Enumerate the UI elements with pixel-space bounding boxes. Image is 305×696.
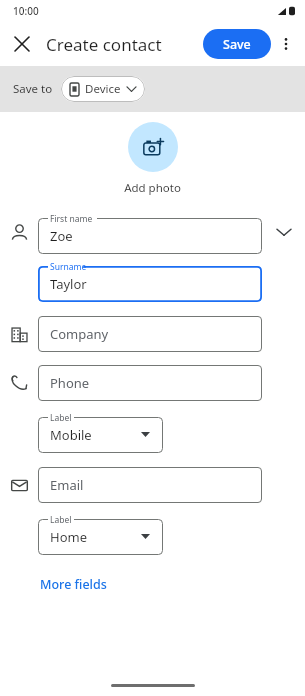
button[interactable]: Surname bbox=[38, 258, 262, 302]
button[interactable]: Close bbox=[6, 28, 38, 60]
staticText: Surname bbox=[50, 261, 87, 273]
button[interactable]: More options bbox=[271, 29, 301, 59]
button[interactable]: Expand name fields bbox=[262, 210, 305, 254]
staticText: Company bbox=[50, 325, 109, 343]
staticText: Label bbox=[50, 412, 72, 424]
button[interactable]: Label bbox=[38, 511, 163, 555]
button[interactable]: Add photo bbox=[128, 122, 178, 172]
button[interactable]: Save bbox=[203, 29, 271, 59]
button[interactable]: First name bbox=[38, 210, 262, 254]
staticText: Taylor bbox=[50, 275, 87, 293]
button[interactable]: Device bbox=[61, 76, 145, 102]
staticText: Mobile bbox=[50, 426, 92, 444]
button[interactable]: Label bbox=[38, 409, 163, 453]
staticText: Save bbox=[223, 36, 251, 53]
staticText: 10:00 bbox=[13, 4, 39, 18]
button[interactable]: Phone bbox=[38, 365, 262, 401]
staticText: Label bbox=[50, 514, 72, 526]
staticText: Email bbox=[50, 476, 84, 494]
staticText: Create contact bbox=[46, 33, 162, 56]
staticText: Device bbox=[85, 81, 121, 97]
staticText: Phone bbox=[50, 374, 90, 392]
button[interactable]: Company bbox=[38, 316, 262, 352]
button[interactable]: More fields bbox=[38, 573, 109, 596]
staticText: Zoe bbox=[50, 227, 73, 245]
staticText: Home bbox=[50, 528, 87, 546]
button[interactable]: Email bbox=[38, 467, 262, 503]
staticText: Add photo bbox=[124, 180, 181, 196]
staticText: First name bbox=[50, 213, 93, 225]
staticText: Save to bbox=[13, 81, 53, 97]
staticText: More fields bbox=[40, 576, 107, 593]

= Task objective =
Which of the lines in the listing above include "Phone"? Report each of them.

= Response =
button[interactable]: Phone bbox=[38, 365, 262, 401]
staticText: Phone bbox=[50, 374, 90, 392]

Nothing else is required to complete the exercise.